- [Supplied records]:
=== Begin Enclosure ===
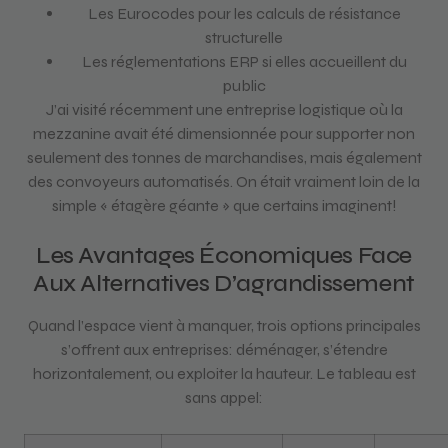
Les Eurocodes pour les calculs de résistance
structurelle
Les réglementations ERP si elles accueillent du
public
J’ai visité récemment une entreprise logistique où la
mezzanine avait été dimensionnée pour supporter non
seulement des tonnes de marchandises, mais également
des convoyeurs automatisés. On était vraiment loin de la
simple « étagère géante » que certains imaginent!
Les Avantages Économiques Face
Aux Alternatives D’agrandissement
Quand l’espace vient à manquer, trois options principales
s’offrent aux entreprises: déménager, s’étendre
horizontalement, ou exploiter la hauteur. Le tableau est
sans appel:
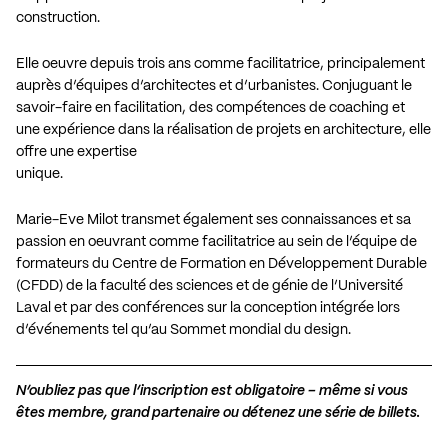
construction.
Elle oeuvre depuis trois ans comme facilitatrice, principalement
auprès d’équipes d’architectes et d’urbanistes. Conjuguant le
savoir-faire en facilitation, des compétences de coaching et
une expérience dans la réalisation de projets en architecture, elle
offre une expertise
unique.
Marie-Eve Milot transmet également ses connaissances et sa
passion en oeuvrant comme facilitatrice au sein de l’équipe de
formateurs du Centre de Formation en Développement Durable
(CFDD) de la faculté des sciences et de génie de l’Université
Laval et par des conférences sur la conception intégrée lors
d’événements tel qu’au Sommet mondial du design.
N’oubliez pas que l’inscription est obligatoire – même si vous
êtes membre, grand partenaire ou détenez une série de billets.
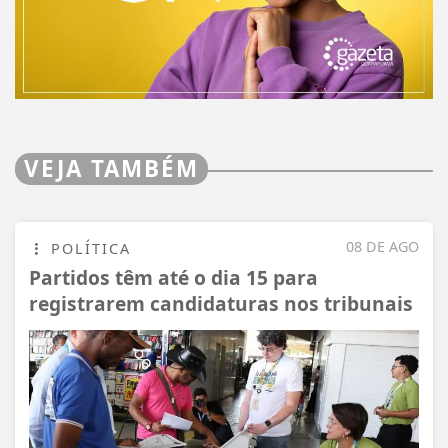
VEJA TAMBÉM
08 DE AGO
POLÍTICA
Partidos têm até o dia 15 para
registrarem candidaturas nos tribunais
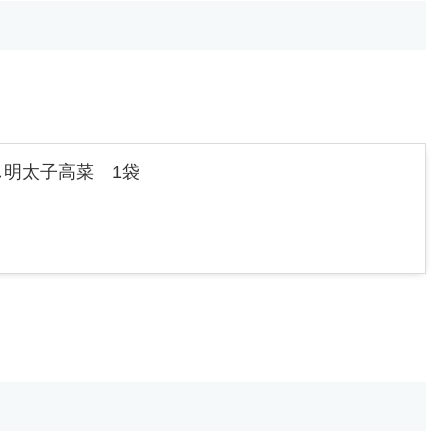
明太子高菜 1袋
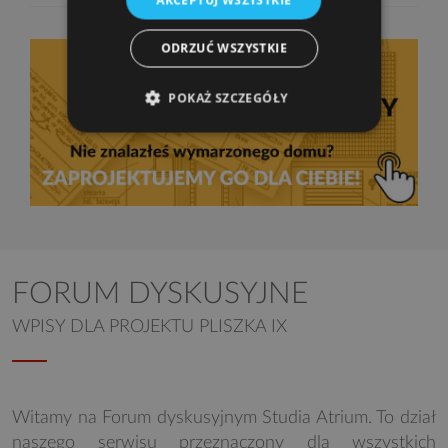
ODRZUĆ WSZYSTKIE
POKAŻ SZCZEGÓŁY
FORUM DYSKUSYJNE
WPISY DLA PROJEKTU PLISZKA IX
Witamy na Forum dyskusyjnym Studia Atrium. To dział
naszego serwisu przeznaczony dla wszystkich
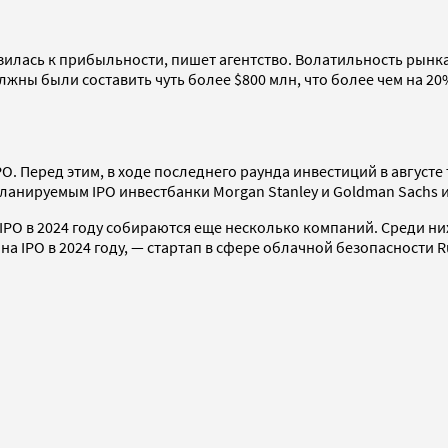
илась к прибыльности, пишет агентство. Волатильность рынка
олжны были составить чуть более $800 млн, что более чем на 
PO. Перед этим, в ходе последнего раунда инвестиций в августе
 планируемым IPO инвестбанки Morgan Stanley и Goldman Sachs 
ти IPO в 2024 году собираются еще несколько компаний. Среди 
 IPO в 2024 году, — стартап в сфере облачной безопасности Rub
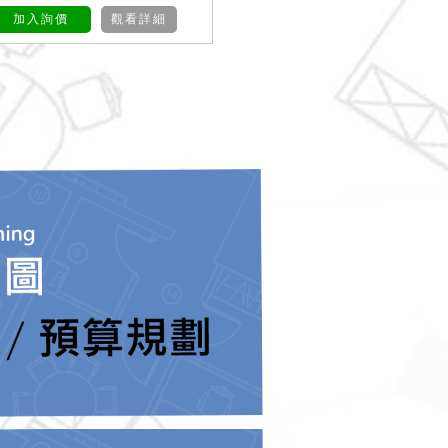
加入詢價
觀看詳細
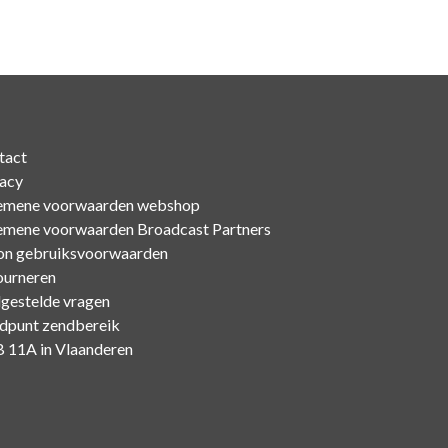
tact
vacy
emene voorwaarden webshop
emene voorwaarden Broadcast Partners
on gebruiksvoorwaarden
ourneren
lgestelde vragen
dpunt zendbereik
 11A in Vlaanderen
=== End Enclosure ===
- [Required action]:
Everything from the opening line of the data through the line with "passion en oeuvrant" should be repeated exactly; leave the pictures out.

- [Task answer]:
Les Eurocodes pour les calculs de résistance
structurelle
Les réglementations ERP si elles accueillent du
public
J’ai visité récemment une entreprise logistique où la
mezzanine avait été dimensionnée pour supporter non
seulement des tonnes de marchandises, mais également
des convoyeurs automatisés. On était vraiment loin de la
simple « étagère géante » que certains imaginent!
Les Avantages Économiques Face
Aux Alternatives D’agrandissement
Quand l’espace vient à manquer, trois options principales
s’offrent aux entreprises: déménager, s’étendre
horizontalement, ou exploiter la hauteur. Le tableau est
sans appel:
construction.
Elle oeuvre depuis trois ans comme facilitatrice, principalement
auprès d’équipes d’architectes et d’urbanistes. Conjuguant le
savoir-faire en facilitation, des compétences de coaching et
une expérience dans la réalisation de projets en architecture, elle
offre une expertise
unique.
Marie-Eve Milot transmet également ses connaissances et sa
passion en oeuvrant comme facilitatrice au sein de l’équipe de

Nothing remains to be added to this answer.